# WHAT THE TASK REQUIRES
Across all of the records below, determine the number of lines containing the string "Menschen"; reply with that number only.

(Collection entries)
*** Block opens ***

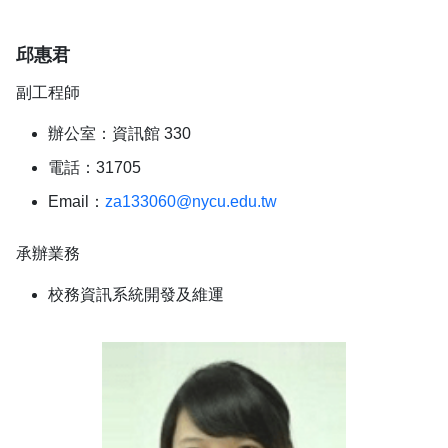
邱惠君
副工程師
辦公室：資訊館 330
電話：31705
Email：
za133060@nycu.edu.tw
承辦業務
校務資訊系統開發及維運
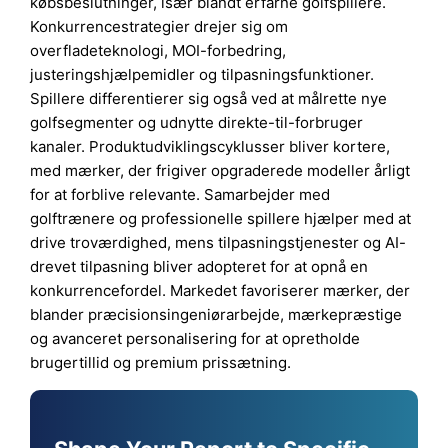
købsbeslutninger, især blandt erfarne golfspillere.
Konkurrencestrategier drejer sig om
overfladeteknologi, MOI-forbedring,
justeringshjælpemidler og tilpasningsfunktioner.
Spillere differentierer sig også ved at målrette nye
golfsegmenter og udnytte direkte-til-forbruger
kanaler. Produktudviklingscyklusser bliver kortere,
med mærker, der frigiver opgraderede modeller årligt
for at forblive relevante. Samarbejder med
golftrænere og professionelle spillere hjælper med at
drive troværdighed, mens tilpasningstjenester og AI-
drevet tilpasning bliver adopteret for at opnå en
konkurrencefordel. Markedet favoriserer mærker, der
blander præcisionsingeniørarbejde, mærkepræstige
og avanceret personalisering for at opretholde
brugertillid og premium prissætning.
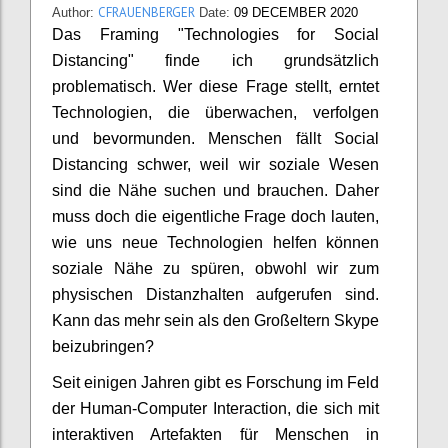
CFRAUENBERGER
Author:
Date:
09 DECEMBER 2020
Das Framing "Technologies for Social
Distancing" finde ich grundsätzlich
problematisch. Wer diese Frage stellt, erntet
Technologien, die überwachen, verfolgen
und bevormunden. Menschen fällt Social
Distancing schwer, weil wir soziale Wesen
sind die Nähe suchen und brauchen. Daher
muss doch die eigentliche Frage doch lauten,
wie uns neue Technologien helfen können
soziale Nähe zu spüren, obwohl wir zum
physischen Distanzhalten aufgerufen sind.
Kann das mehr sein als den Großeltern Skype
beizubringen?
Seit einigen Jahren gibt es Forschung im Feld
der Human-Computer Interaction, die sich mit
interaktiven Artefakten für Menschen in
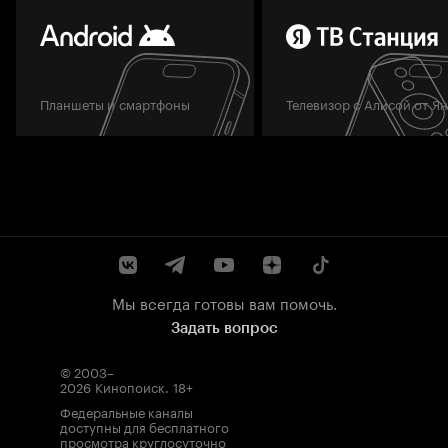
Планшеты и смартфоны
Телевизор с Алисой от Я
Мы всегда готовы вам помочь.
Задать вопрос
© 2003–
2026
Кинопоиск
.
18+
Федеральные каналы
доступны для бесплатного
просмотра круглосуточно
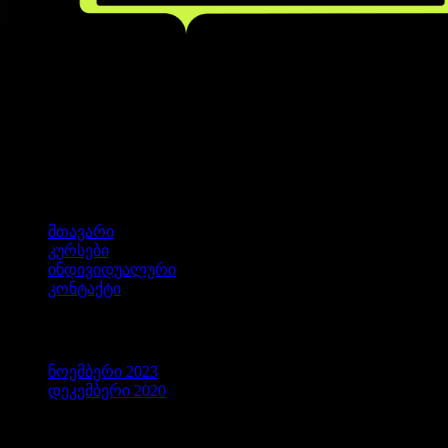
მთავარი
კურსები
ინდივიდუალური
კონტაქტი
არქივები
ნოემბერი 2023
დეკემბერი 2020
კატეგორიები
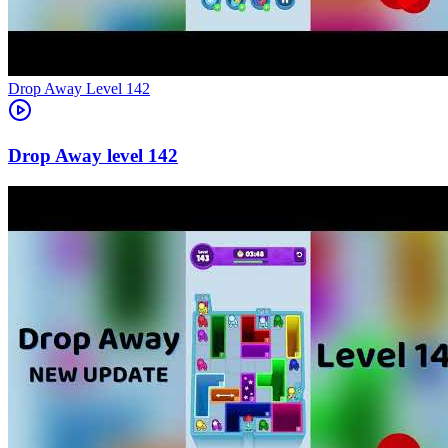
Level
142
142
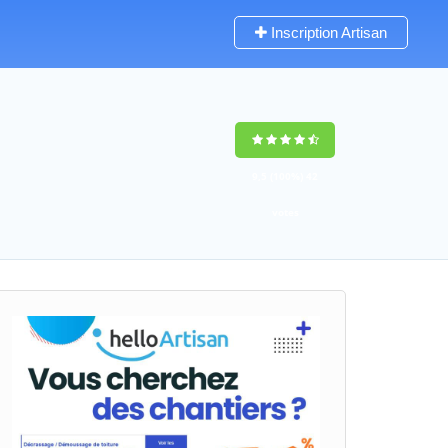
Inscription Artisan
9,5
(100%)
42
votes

*** Block closes ***
*** Block opens ***

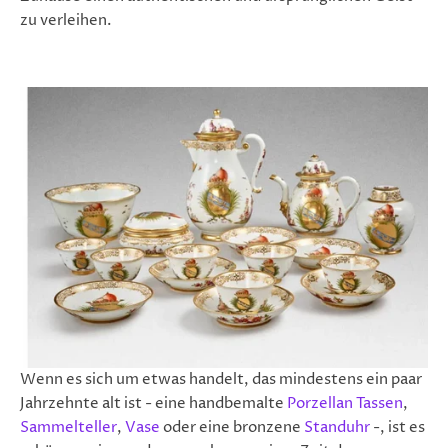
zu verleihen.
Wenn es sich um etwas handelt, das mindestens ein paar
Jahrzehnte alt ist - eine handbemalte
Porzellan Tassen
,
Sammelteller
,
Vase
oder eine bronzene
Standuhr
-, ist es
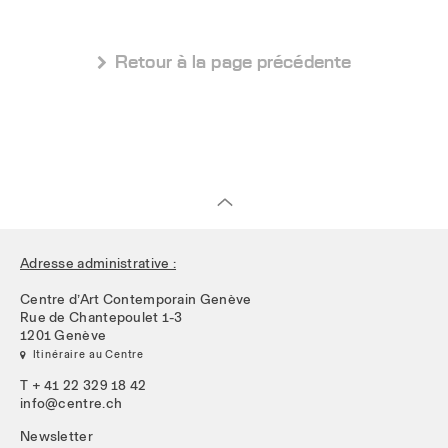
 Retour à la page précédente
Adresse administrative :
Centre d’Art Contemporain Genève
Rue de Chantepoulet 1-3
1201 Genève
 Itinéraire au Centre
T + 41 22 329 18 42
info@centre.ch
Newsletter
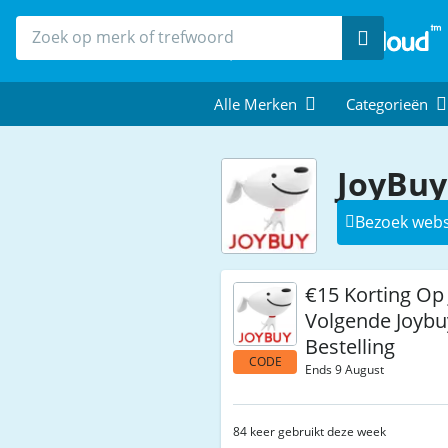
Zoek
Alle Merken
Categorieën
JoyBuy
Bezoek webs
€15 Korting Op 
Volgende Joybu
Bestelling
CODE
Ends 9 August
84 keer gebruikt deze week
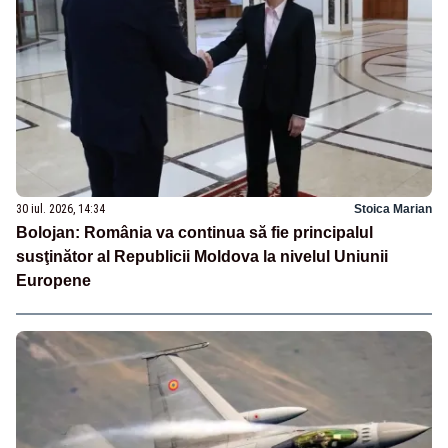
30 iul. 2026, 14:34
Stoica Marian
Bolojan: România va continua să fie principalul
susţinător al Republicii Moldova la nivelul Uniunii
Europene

*** Block closes ***

# YOUR SOLUTION
2